Synthesis and Thermoelectric Properties of TiO2/Cu2SnSe3 Composites

Thermoelectric (TE) materials are a kind of energy material which can directly convert waste heat into electricity based on TE effects. Ternary Cu2SnSe3 material with diamond-like structure has become one of the potential TE materials due to its low thermal conductivity and adjustable electrical conductivity. In this study, the Cu2SnSe3 powder was prepared by vacuum melting-quenching-annealing-grinding process. The nano-TiO2 particles were introduced into the Cu2SnSe3 matrix by ball milling. Spark plasma sintering (SPS) was employed to fabricate the TiO2/Cu2SnSe3 composites. The X-ray diffraction (XRD), field emission scanning electron microscopy (FE-SEM), and transmission electronmicroscopy (TEM) were used to study the phase andmicrostructure of TiO2/Cu2SnSe3 composites. Electrical resistivity, Seebeck coefficient, and thermal conductivity measurement were applied to analyze the thermoelectric properties.
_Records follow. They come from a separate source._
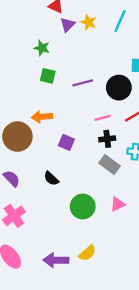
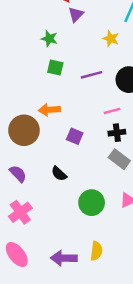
yellow star: (89, 22) -> (111, 39), moved
yellow semicircle: (87, 253) -> (96, 251), turned -42

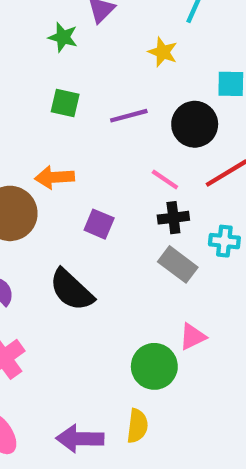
green star: (49, 39) -> (63, 37), moved
pink line: (112, 111) -> (165, 179), turned 49
black semicircle: (59, 174) -> (71, 290), size x1.6
green circle: (92, 203) -> (154, 366), moved

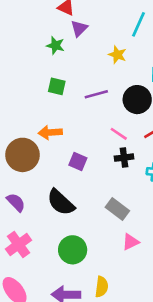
gray rectangle: (178, 264) -> (117, 209), moved
pink triangle: (193, 337) -> (131, 242), moved
green circle: (154, 366) -> (73, 250), moved

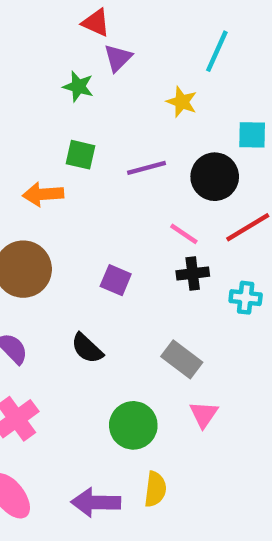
orange arrow: (50, 132) -> (43, 194), moved
black semicircle: (61, 202) -> (87, 348), size x0.7
pink triangle: (131, 242) -> (204, 414), turned -30
green circle: (73, 250) -> (133, 425), moved

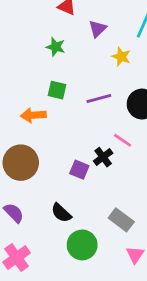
purple triangle: (118, 58) -> (97, 29), moved
black cross: (193, 274) -> (103, 157), moved, turned -30
green circle: (133, 425) -> (82, 245), moved

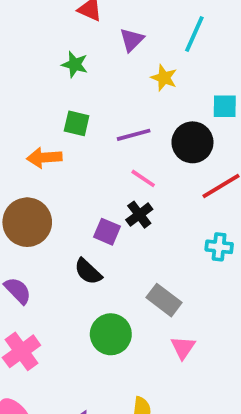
pink line: (123, 140) -> (143, 178), moved
black semicircle: (61, 213) -> (88, 272), moved

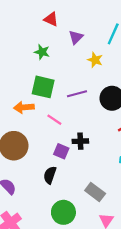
green square: (77, 123) -> (43, 87), size x1.5
pink line: (143, 178) -> (54, 120), moved
black cross: (139, 215) -> (80, 141), turned 35
black semicircle: (88, 272) -> (50, 175), turned 66

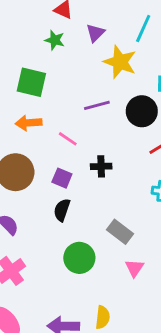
green star: (42, 52) -> (55, 40), moved
yellow star: (95, 60) -> (120, 62), size x1.6
green square: (43, 87) -> (31, 82), moved
purple square: (61, 151) -> (62, 178), moved

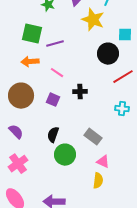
purple line: (97, 105) -> (55, 44), moved
black semicircle: (62, 210) -> (53, 135), moved
pink triangle: (135, 268) -> (103, 162), turned -40
yellow semicircle: (103, 317) -> (98, 181), moved

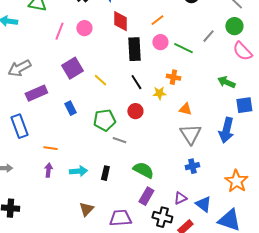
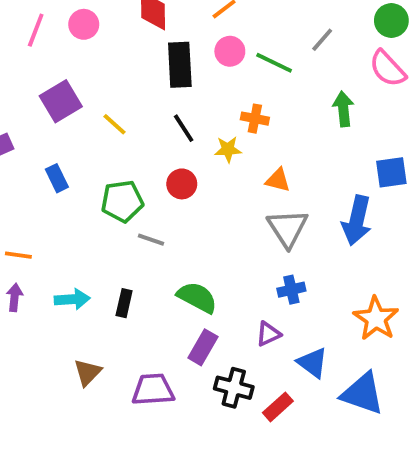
green circle: (234, 26) -> (391, 20), moved
green arrow: (226, 82) -> (343, 109), moved, turned 60
purple triangle: (180, 198) -> (268, 334), moved

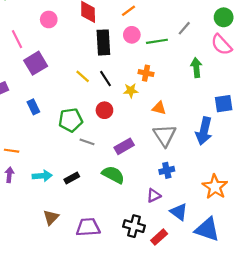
pink line: (36, 30) -> (17, 39), moved, turned -48
green line: (274, 63) -> (157, 41), turned -35
yellow line: (115, 124) -> (83, 76), moved
black rectangle: (124, 303) -> (72, 178), turned 48
purple rectangle: (203, 347) -> (124, 146), moved, turned 30

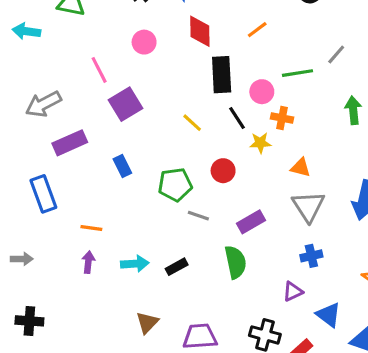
pink circle: (132, 35) -> (262, 92), moved
black line: (106, 79) -> (237, 118), moved
green semicircle: (113, 175) -> (235, 262), turned 50

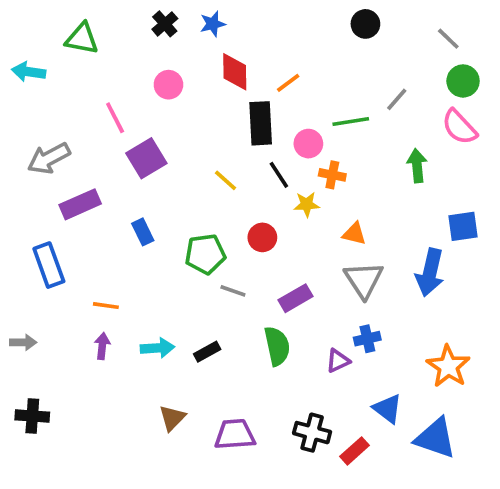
orange line: (257, 30) -> (288, 83), moved
purple triangle: (293, 292) -> (338, 361), moved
For the 1.4% TiO2/Cu2SnSe3 composite, the electrical conductivity was improved whereas the Seebeck coefficient was lower than that of pure Cu2SnSe3. For other TiO2/Cu2SnSe3 samples, the Seebeck coefficient was improved while the electrical conductivity was reduced. The thermal conductivity of TiO2/Cu2SnSe3 composites was lower than that of Cu2SnSe3 matrix, which is attributed to the lower carrier conductivity. A maximum ZT of 0.30 at 700 K for the 1.0% TiO2/Cu2SnSe3 composite was obtained, which was 17% higher than that of the pure Cu2SnSe3 at 700 K.